S.W. Rickett
Filed under: Authors
S.W. Rickett holds an M.A. from the University of Missouri-Kansas City, Education, Reading, and an M.A., English-Creative Writing, Poetry. Poems have appeared in New Letters, Nimrod, Chouteau Review, Number One Magazine, The Kansas City Star, Switched-on Gutenberg, Smartish Pace, The Same, and most recently, Antietam Review. She received a fellowship from Colgate University in 1999, and a fellowship from the Women's Center for Graduate Studies, the University of Missouri-Kansas City in 2002. In 2003 she traveled to Norway and Germany to meet with the adult children of former Nazis and to write a book of poems on the subject. She is semi-retired and an adjunct professor at Park University in Parkville, Missouri. She lives by a lake with her husband, Charles, and Lottie the cat.

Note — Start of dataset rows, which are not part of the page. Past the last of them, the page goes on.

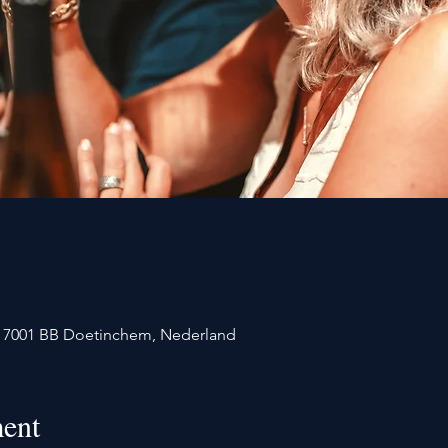
1, 7001 BB Doetinchem, Nederland
ent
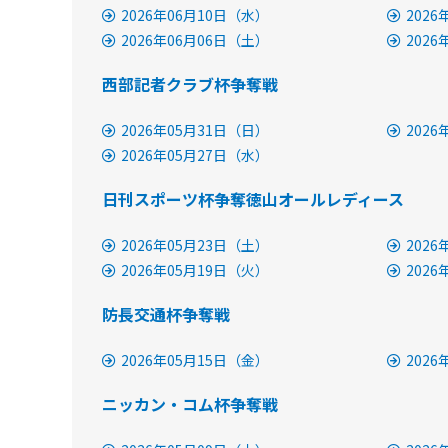
2026年06月10日（水）
202
2026年06月06日（土）
202
西部記者クラブ杯争奪戦
2026年05月31日（日）
202
2026年05月27日（水）
日刊スポーツ杯争奪徳山オールレディース
2026年05月23日（土）
202
2026年05月19日（火）
202
防長交通杯争奪戦
2026年05月15日（金）
202
ニッカン・コム杯争奪戦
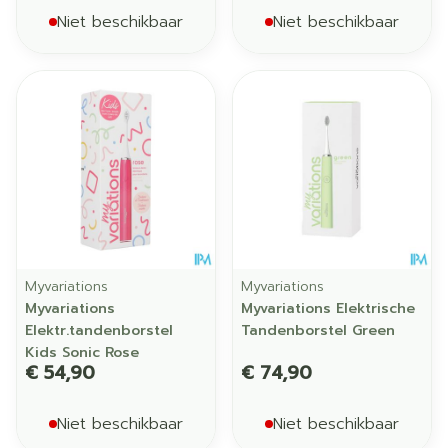
Niet beschikbaar
Niet beschikbaar
Myvariations
Myvariations
Myvariations
Myvariations Elektrische
Elektr.tandenborstel
Tandenborstel Green
Kids Sonic Rose
€ 54,90
€ 74,90
Niet beschikbaar
Niet beschikbaar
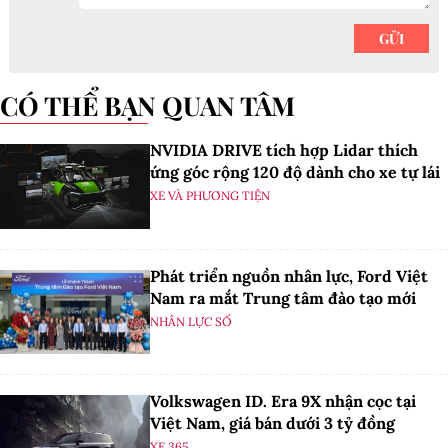
đầu năm 2026
HTA Hà Đông
CÓ THỂ BẠN QUAN TÂM
NVIDIA DRIVE tích hợp Lidar thích
ứng góc rộng 120 độ dành cho xe tự lái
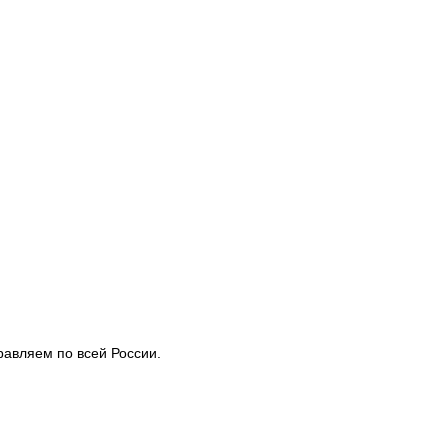
авляем по всей России.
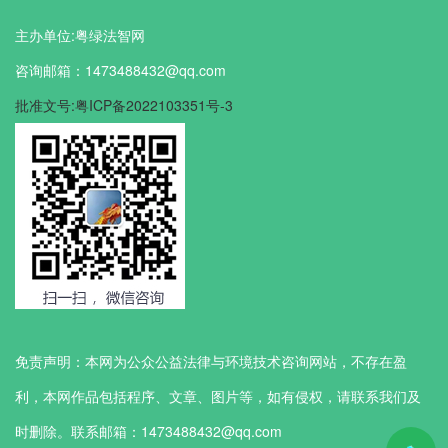
主办单位:粤绿法智网
咨询邮箱：1473488432@qq.com
批准文号:粤ICP备2022103351号-3
免责声明：本网为公众公益法律与环境技术咨询网站，不存在盈
利，本网作品包括程序、文章、图片等，如有侵权，请联系我们及
时删除。联系邮箱：1473488432@qq.com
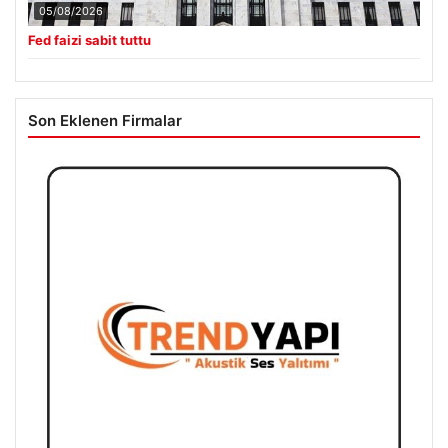
05/08/2026
Fed faizi sabit tuttu
Son Eklenen Firmalar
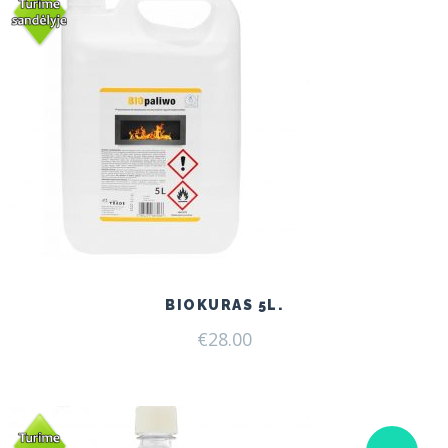
BIOKURAS 5L.
€
28.00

About "Operation Gomorrah", Ms. Rickett writes, "This poem is in the form of a 'curse', which means in phrases. The pattern originates from liturgical verse. Each stich is broken by a caesura. This form is also called a malison. The stichs are split by a caesura into hemstichs. Lindemann was Churchill's controversial advisor. On March 30, 1942, Lindemann speculated that if 58 German cities, each with populations over 100,000, were bombed, that one-third of Germany's population 'would be turned out of house and home,' thus his euphemism 'dehousing' the enemy seemed about as serious as 'delousing' the enemy."